━━ RECORDS SUPPLIED ━━
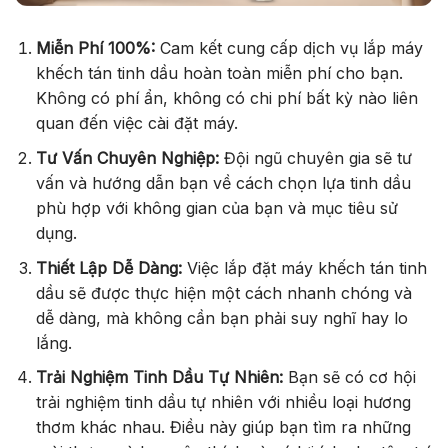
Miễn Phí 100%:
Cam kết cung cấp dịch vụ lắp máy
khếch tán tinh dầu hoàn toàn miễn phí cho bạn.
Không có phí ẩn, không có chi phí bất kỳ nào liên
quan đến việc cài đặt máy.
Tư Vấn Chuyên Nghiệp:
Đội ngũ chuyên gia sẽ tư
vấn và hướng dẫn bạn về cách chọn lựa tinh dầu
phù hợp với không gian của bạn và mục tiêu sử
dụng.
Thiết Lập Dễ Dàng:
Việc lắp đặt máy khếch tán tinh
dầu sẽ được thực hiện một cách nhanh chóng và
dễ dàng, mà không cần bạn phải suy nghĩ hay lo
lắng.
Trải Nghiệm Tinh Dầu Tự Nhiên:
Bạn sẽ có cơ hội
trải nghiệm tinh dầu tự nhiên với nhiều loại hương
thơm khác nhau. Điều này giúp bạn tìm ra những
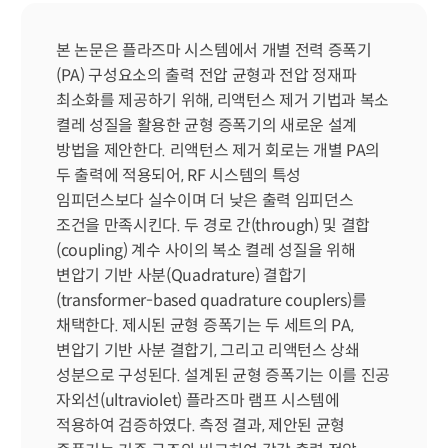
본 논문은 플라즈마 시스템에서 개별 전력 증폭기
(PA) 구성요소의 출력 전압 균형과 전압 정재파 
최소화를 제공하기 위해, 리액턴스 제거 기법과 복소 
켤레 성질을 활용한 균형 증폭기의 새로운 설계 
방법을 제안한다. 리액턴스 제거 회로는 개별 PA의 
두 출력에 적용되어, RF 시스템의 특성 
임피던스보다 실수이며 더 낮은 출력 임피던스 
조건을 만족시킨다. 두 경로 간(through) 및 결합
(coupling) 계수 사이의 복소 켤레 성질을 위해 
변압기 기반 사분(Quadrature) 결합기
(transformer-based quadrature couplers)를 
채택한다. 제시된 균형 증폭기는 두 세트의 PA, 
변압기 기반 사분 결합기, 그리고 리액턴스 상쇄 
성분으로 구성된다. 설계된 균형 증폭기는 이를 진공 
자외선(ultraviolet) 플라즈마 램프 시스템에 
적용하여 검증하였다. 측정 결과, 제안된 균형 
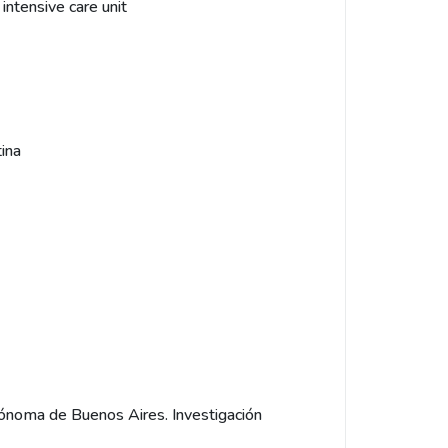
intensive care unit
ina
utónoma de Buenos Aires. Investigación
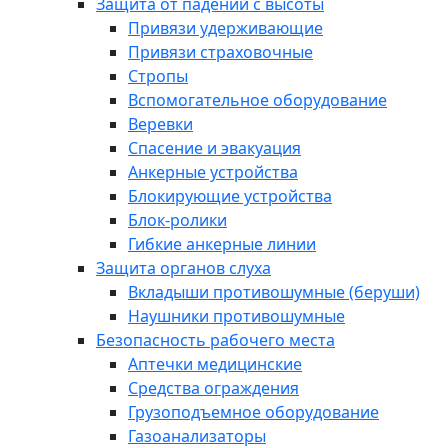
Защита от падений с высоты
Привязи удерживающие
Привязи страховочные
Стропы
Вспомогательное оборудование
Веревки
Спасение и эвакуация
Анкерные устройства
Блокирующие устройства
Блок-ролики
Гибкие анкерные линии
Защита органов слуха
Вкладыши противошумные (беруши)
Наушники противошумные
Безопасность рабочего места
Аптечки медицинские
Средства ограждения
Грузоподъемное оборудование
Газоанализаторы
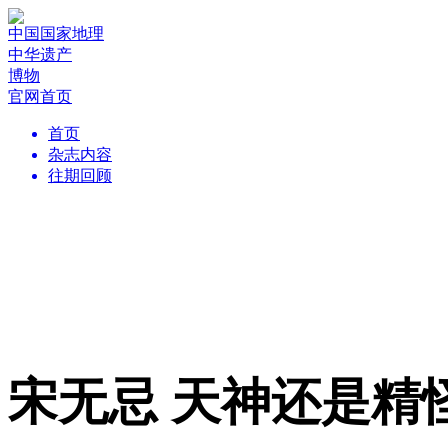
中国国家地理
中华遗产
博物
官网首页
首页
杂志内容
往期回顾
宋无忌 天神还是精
━━━
EXERCISE GOAL: Pictures in the records are to be left out; repeat everything else exactly.

TASK SOLUTION:
Miễn Phí 100%:
Cam kết cung cấp dịch vụ lắp máy
khếch tán tinh dầu hoàn toàn miễn phí cho bạn.
Không có phí ẩn, không có chi phí bất kỳ nào liên
quan đến việc cài đặt máy.
Tư Vấn Chuyên Nghiệp:
Đội ngũ chuyên gia sẽ tư
vấn và hướng dẫn bạn về cách chọn lựa tinh dầu
phù hợp với không gian của bạn và mục tiêu sử
dụng.
Thiết Lập Dễ Dàng:
Việc lắp đặt máy khếch tán tinh
dầu sẽ được thực hiện một cách nhanh chóng và
dễ dàng, mà không cần bạn phải suy nghĩ hay lo
lắng.
Trải Nghiệm Tinh Dầu Tự Nhiên:
Bạn sẽ có cơ hội
trải nghiệm tinh dầu tự nhiên với nhiều loại hương
thơm khác nhau. Điều này giúp bạn tìm ra những
본 논문은 플라즈마 시스템에서 개별 전력 증폭기
(PA) 구성요소의 출력 전압 균형과 전압 정재파 
최소화를 제공하기 위해, 리액턴스 제거 기법과 복소 
켤레 성질을 활용한 균형 증폭기의 새로운 설계 
방법을 제안한다. 리액턴스 제거 회로는 개별 PA의 
두 출력에 적용되어, RF 시스템의 특성 
임피던스보다 실수이며 더 낮은 출력 임피던스 
조건을 만족시킨다. 두 경로 간(through) 및 결합
(coupling) 계수 사이의 복소 켤레 성질을 위해 
변압기 기반 사분(Quadrature) 결합기
(transformer-based quadrature couplers)를 
채택한다. 제시된 균형 증폭기는 두 세트의 PA, 
변압기 기반 사분 결합기, 그리고 리액턴스 상쇄 
성분으로 구성된다. 설계된 균형 증폭기는 이를 진공 
자외선(ultraviolet) 플라즈마 램프 시스템에 
적용하여 검증하였다. 측정 결과, 제안된 균형 
intensive care unit
ina
utónoma de Buenos Aires. Investigación
Защита от падений с высоты
Привязи удерживающие
Привязи страховочные
Стропы
Вспомогательное оборудование
Веревки
Спасение и эвакуация
Анкерные устройства
Блокирующие устройства
Блок-ролики
Гибкие анкерные линии
Защита органов слуха
Вкладыши противошумные (беруши)
Наушники противошумные
Безопасность рабочего места
Аптечки медицинские
Средства ограждения
Грузоподъемное оборудование
Газоанализаторы
中国国家地理
中华遗产
博物
官网首页
首页
杂志内容
往期回顾
宋无忌 天神还是精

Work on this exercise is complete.